What irritates me the most about these conversations is the misuse of the word “random”. The uncertainty principle does not mean the “randomness” principle. It’s a simple proposition that the more accurately you know the position of a particle, the less accurately you can know its momentum (or vice versa). You will note that this is fundamentally a statistical statement (and indeed, in physics these properties are measured in standard deviations). But like all statistics, there’s a tendency towards the mean. In other words, while working with a single electron makes the uncertainty principle very pronounced, working with a hundred or a thousand of them means things start to even out.
A very good example of this is radioactive decay.
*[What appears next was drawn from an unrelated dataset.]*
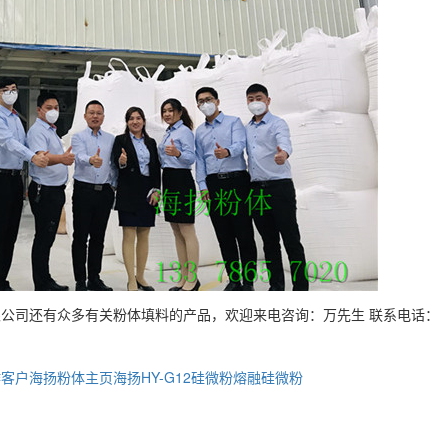
公司还有众多有关粉体填料的产品，欢迎来电咨询：万先生 联系电话：
作客户
海扬粉体主页
海扬HY-G12硅微粉
熔融硅微粉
If I have a single atom of carbon-14 and I sit around waiting for it to decay, it may occur at any time in the next 10,000 years or so, and there’s absolutely no way for me to predict when that atom may decay into nitrogen-14. However, if I have a large quantity of carbon-14 (say, something with 10,000 carbon-14 atoms) all of a sudden the statistical normal model becomes applicable, and we start observing that a large proportion of the C-14 atoms convert to N-14 in about 5,700 years.
So, in other words, for very small sample sizes (like, say, a single quark or a couple of photons), the uncertainty principle is a very big deal. Get a whole lot of those particles, and you find that things begin to fit in to more predictable patterns.
Except, of course, at the beginning of the Universe, where the extreme densities and pressures meant even relatively minor quantum effects would have been writ large. But that’s a whole other conversation.